Angle of Attack
The angle of attack is the angle at which an airfoil passes through the air. This angle is measured between the chord of the airfoil and the relative wind direction.
The chord is an imaginary line from the leading edge to the trailing edge of an airfoil. Increasing the angle of attack deflects the airstream and causes an upward (or downward pressure, depend of position of the longer surface of an aerofoil) pressure on the underside or upper side of the airfoil. This in turn increases the speed of the airflow over the longer side of the airfoil. As air-flow-speed increases, pressure on the foil's top side is further reduced. The upward pressure on the foil's underside and pressure reduction on the top side combine to furnish lift or downforce.
Angle of incidence (fixed-wing aircraft or car) is the angle between the airfoil chord line and the longitudinal axis or other selected reference plane of the aircraft or car.
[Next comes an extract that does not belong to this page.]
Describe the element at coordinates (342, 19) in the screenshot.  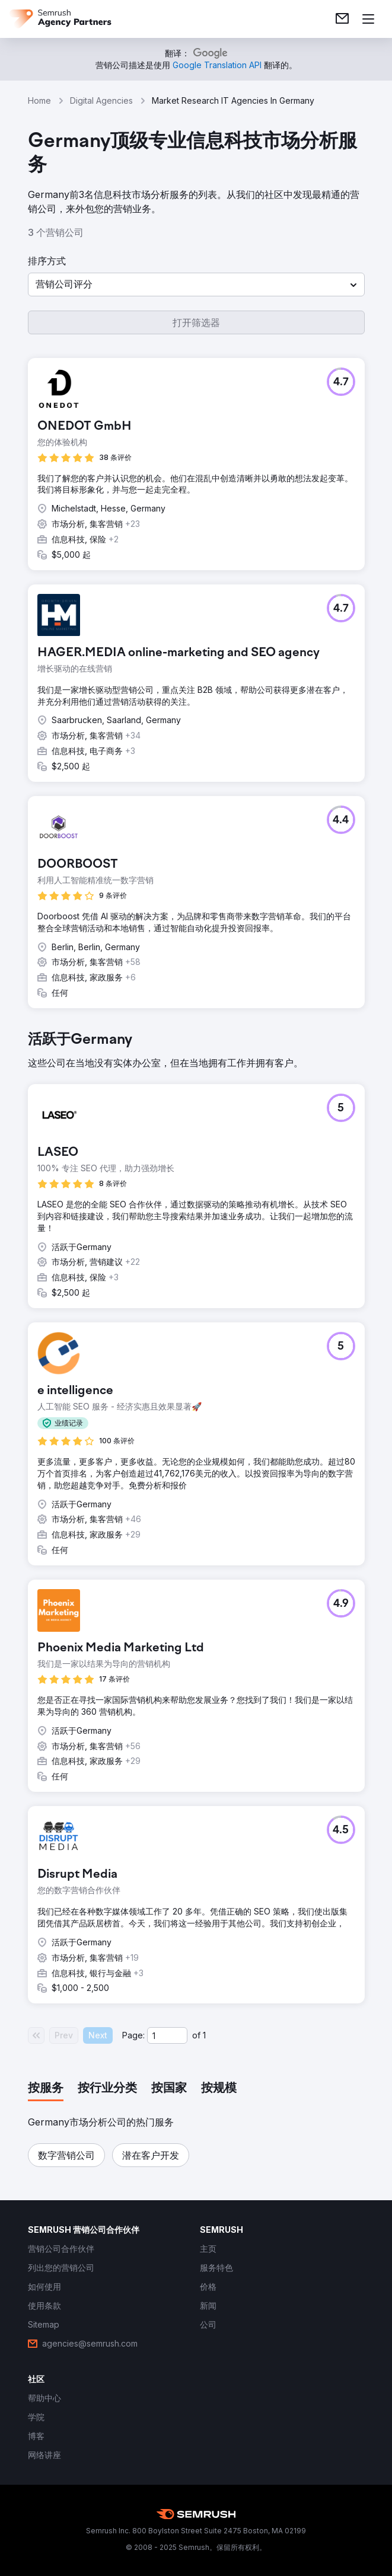 I see `[link]` at that location.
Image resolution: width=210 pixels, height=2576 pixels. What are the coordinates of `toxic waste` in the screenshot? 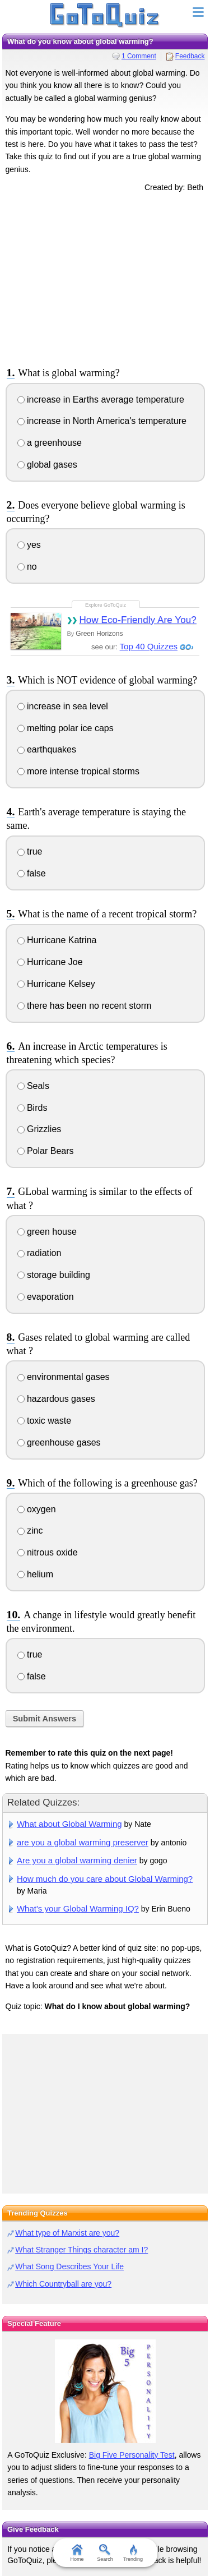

The angle of attack and angle of incidence are measured in angle degrees.
The Coefficient of Lift and the Coefficient of Drag represent the changes in lift and drag as the angle of attack changes. CL and CD are not expressed by any physical unit, they are rather absolute numbers obtained from either wind tunnel tests or derived mathematically.
Initially both CL and CD increase as the angle of attack increases. At a certain point, the lift (or downforce) begins to drop while the drag increases sharply. This point is defined as the Critical Angle of Attack. If the angle of attack increases passed the Critical Angle of Attack, at one point all lift will be lost while the drag continues to increase. This event is called wing stall.